Top of Extracted entries

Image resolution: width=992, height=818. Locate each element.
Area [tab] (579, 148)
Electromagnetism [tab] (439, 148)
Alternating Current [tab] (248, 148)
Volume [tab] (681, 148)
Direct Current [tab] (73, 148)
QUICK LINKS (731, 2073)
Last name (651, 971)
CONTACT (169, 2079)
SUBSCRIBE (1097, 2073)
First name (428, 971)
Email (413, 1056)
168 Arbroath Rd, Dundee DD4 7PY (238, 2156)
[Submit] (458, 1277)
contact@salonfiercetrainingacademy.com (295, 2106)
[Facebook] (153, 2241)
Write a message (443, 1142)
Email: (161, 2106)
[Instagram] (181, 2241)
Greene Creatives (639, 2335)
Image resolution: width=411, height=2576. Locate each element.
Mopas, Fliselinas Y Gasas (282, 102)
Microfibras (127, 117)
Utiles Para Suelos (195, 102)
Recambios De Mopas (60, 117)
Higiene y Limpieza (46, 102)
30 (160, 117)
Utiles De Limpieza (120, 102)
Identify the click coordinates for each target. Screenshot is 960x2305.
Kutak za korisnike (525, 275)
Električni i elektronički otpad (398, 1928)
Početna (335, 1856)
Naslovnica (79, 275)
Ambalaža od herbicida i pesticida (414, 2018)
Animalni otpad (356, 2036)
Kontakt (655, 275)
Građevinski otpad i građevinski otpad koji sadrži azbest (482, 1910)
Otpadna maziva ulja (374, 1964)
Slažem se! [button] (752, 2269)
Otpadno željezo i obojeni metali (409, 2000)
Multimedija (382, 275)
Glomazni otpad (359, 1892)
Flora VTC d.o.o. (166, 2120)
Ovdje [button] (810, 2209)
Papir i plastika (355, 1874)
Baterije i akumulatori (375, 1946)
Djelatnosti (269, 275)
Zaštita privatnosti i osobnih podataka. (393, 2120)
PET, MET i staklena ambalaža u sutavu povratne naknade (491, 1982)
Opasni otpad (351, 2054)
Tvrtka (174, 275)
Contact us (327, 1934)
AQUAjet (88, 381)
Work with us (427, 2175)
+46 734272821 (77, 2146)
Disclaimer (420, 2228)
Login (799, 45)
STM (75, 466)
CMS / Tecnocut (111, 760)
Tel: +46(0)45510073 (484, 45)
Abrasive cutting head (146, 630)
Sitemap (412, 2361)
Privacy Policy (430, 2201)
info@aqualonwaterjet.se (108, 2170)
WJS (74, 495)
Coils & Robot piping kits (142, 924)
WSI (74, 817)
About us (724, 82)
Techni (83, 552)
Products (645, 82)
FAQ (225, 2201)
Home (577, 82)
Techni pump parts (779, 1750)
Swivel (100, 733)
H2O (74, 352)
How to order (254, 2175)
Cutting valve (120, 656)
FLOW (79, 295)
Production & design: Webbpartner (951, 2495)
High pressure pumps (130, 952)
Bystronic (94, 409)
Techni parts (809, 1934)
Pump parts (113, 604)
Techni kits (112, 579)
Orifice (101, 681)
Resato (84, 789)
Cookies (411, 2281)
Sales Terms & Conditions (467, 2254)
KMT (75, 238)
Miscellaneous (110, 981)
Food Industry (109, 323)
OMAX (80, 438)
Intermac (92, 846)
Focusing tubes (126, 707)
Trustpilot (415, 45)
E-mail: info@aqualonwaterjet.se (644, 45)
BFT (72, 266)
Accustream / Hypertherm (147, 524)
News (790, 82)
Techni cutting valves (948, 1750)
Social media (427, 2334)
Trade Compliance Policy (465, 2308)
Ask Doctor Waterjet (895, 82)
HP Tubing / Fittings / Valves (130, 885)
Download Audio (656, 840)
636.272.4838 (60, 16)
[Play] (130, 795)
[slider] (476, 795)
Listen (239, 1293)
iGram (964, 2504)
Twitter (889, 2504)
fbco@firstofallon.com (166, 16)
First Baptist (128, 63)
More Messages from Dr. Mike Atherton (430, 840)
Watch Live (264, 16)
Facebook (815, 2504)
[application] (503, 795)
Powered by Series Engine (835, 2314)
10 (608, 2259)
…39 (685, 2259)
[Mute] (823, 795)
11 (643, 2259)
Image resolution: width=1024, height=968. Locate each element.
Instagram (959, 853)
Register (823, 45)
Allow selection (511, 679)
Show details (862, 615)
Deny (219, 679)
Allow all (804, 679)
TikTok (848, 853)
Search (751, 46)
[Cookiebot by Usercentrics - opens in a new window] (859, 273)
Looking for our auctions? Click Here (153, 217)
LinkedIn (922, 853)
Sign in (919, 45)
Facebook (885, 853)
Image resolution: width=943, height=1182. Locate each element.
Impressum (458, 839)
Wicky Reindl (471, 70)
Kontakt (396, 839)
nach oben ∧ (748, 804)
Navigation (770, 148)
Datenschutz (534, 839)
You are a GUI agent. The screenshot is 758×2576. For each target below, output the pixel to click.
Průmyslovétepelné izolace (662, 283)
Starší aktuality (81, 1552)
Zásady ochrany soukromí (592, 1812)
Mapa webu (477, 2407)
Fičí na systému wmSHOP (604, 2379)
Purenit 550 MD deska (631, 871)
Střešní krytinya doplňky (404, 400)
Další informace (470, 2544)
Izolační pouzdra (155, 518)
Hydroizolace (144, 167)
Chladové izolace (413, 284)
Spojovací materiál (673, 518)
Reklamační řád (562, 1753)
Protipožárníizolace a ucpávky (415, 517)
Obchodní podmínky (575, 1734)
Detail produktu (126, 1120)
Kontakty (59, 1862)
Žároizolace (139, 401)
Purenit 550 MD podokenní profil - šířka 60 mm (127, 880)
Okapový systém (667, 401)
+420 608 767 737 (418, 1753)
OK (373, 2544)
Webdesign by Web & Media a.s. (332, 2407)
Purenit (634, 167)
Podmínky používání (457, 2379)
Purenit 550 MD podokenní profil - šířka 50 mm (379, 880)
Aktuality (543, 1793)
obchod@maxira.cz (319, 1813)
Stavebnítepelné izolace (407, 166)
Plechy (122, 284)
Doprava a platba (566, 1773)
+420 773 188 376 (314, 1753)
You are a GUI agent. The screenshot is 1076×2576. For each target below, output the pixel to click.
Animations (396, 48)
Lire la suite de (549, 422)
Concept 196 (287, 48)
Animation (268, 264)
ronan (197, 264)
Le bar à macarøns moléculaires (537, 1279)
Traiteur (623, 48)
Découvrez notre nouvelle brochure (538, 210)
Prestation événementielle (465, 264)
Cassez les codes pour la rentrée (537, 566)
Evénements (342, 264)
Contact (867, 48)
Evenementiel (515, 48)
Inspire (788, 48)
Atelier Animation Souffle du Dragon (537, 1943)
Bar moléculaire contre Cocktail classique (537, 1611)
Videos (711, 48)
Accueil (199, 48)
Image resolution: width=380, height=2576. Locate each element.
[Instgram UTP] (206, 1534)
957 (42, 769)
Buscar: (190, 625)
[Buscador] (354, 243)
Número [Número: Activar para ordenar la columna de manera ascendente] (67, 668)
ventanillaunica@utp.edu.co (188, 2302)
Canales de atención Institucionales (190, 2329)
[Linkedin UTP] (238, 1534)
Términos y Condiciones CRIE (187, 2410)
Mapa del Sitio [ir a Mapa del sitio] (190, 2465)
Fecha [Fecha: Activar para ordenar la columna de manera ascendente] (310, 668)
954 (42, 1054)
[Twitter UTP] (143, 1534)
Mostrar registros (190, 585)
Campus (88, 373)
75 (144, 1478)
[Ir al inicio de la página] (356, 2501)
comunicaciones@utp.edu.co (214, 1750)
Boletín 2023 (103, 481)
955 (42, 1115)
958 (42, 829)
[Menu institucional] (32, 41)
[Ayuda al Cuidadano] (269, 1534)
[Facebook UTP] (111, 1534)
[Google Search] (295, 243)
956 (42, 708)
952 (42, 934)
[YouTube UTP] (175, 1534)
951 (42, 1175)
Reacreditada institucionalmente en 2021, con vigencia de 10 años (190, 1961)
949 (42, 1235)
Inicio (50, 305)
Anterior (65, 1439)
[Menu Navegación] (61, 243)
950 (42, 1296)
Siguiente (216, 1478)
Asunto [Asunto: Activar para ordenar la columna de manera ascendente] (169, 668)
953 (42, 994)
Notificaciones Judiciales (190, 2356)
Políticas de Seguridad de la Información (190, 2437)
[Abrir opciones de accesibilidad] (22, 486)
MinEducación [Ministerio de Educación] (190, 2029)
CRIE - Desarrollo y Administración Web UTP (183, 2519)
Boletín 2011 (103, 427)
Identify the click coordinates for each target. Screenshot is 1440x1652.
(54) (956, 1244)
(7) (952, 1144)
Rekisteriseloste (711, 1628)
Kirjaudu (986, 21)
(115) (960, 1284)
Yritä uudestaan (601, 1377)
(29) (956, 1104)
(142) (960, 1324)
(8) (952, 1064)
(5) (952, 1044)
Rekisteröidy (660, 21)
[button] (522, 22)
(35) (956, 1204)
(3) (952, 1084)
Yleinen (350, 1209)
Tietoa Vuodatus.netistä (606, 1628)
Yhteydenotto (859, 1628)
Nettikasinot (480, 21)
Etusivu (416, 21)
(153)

Bottom of Extracted entries

*Exercise*.
From the entries above, write out only the lines starting at the line that holds "Greene Creatives (639, 2335)" and ending at the line that holds "About us (724, 82)", keeping both and matching them exactly.

*The answer*.
Greene Creatives (639, 2335)
Image resolution: width=411, height=2576. Locate each element.
Mopas, Fliselinas Y Gasas (282, 102)
Microfibras (127, 117)
Utiles Para Suelos (195, 102)
Recambios De Mopas (60, 117)
Higiene y Limpieza (46, 102)
30 (160, 117)
Utiles De Limpieza (120, 102)
Identify the click coordinates for each target. Screenshot is 960x2305.
Kutak za korisnike (525, 275)
Električni i elektronički otpad (398, 1928)
Početna (335, 1856)
Naslovnica (79, 275)
Ambalaža od herbicida i pesticida (414, 2018)
Animalni otpad (356, 2036)
Kontakt (655, 275)
Građevinski otpad i građevinski otpad koji sadrži azbest (482, 1910)
Otpadna maziva ulja (374, 1964)
Slažem se! [button] (752, 2269)
Otpadno željezo i obojeni metali (409, 2000)
Multimedija (382, 275)
Glomazni otpad (359, 1892)
Flora VTC d.o.o. (166, 2120)
Ovdje [button] (810, 2209)
Papir i plastika (355, 1874)
Baterije i akumulatori (375, 1946)
Djelatnosti (269, 275)
Zaštita privatnosti i osobnih podataka. (393, 2120)
PET, MET i staklena ambalaža u sutavu povratne naknade (491, 1982)
Opasni otpad (351, 2054)
Tvrtka (174, 275)
Contact us (327, 1934)
AQUAjet (88, 381)
Work with us (427, 2175)
+46 734272821 (77, 2146)
Disclaimer (420, 2228)
Login (799, 45)
STM (75, 466)
CMS / Tecnocut (111, 760)
Tel: +46(0)45510073 (484, 45)
Abrasive cutting head (146, 630)
Sitemap (412, 2361)
Privacy Policy (430, 2201)
info@aqualonwaterjet.se (108, 2170)
WJS (74, 495)
Coils & Robot piping kits (142, 924)
WSI (74, 817)
About us (724, 82)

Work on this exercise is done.